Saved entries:

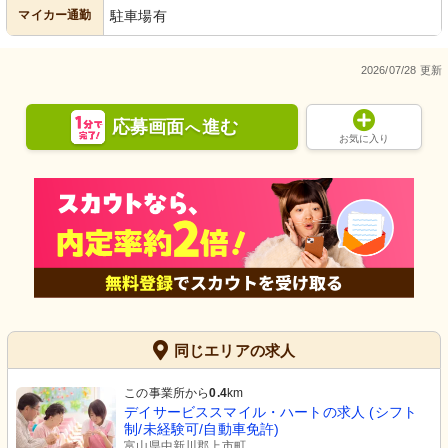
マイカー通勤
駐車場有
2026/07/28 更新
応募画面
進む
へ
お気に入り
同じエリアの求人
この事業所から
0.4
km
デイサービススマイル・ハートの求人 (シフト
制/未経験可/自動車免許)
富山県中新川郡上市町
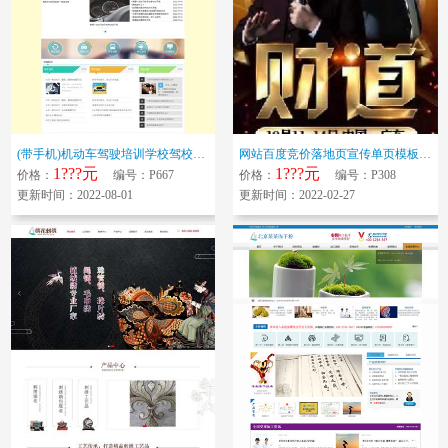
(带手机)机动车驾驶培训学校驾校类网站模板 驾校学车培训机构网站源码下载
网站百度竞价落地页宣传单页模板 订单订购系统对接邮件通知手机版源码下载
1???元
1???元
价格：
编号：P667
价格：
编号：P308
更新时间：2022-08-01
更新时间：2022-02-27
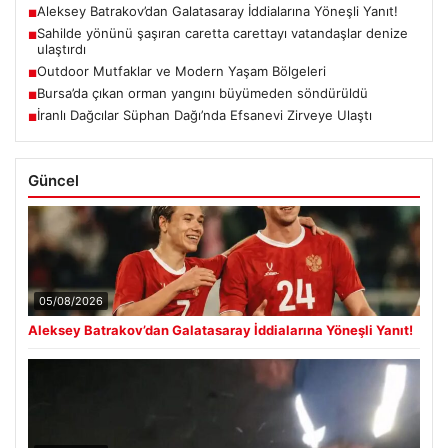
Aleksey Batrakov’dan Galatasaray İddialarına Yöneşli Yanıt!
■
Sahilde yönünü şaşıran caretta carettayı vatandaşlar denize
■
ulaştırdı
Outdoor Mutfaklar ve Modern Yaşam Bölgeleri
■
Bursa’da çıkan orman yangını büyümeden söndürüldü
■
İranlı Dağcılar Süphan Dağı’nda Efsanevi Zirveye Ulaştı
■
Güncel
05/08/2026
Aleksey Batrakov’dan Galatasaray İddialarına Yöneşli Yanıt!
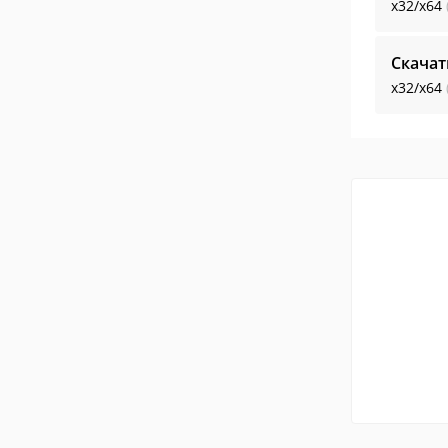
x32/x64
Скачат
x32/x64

What you are asked to do:
Each record above must be retyped exactly. Omit the pictures.

Task output:
マイカー通勤
駐車場有
2026/07/28 更新
応募画面
進む
へ
お気に入り
同じエリアの求人
この事業所から
0.4
km
デイサービススマイル・ハートの求人 (シフト
制/未経験可/自動車免許)
富山県中新川郡上市町
(带手机)机动车驾驶培训学校驾校类网站模板 驾校学车培训机构网站源码下载
网站百度竞价落地页宣传单页模板 订单订购系统对接邮件通知手机版源码下载
1???元
1???元
价格：
编号：P667
价格：
编号：P308
更新时间：2022-08-01
更新时间：2022-02-27
Aleksey Batrakov’dan Galatasaray İddialarına Yöneşli Yanıt!
■
Sahilde yönünü şaşıran caretta carettayı vatandaşlar denize
■
ulaştırdı
Outdoor Mutfaklar ve Modern Yaşam Bölgeleri
■
Bursa’da çıkan orman yangını büyümeden söndürüldü
■
İranlı Dağcılar Süphan Dağı’nda Efsanevi Zirveye Ulaştı
■
Güncel
05/08/2026
Aleksey Batrakov’dan Galatasaray İddialarına Yöneşli Yanıt!
x32/x64
Скачат
x32/x64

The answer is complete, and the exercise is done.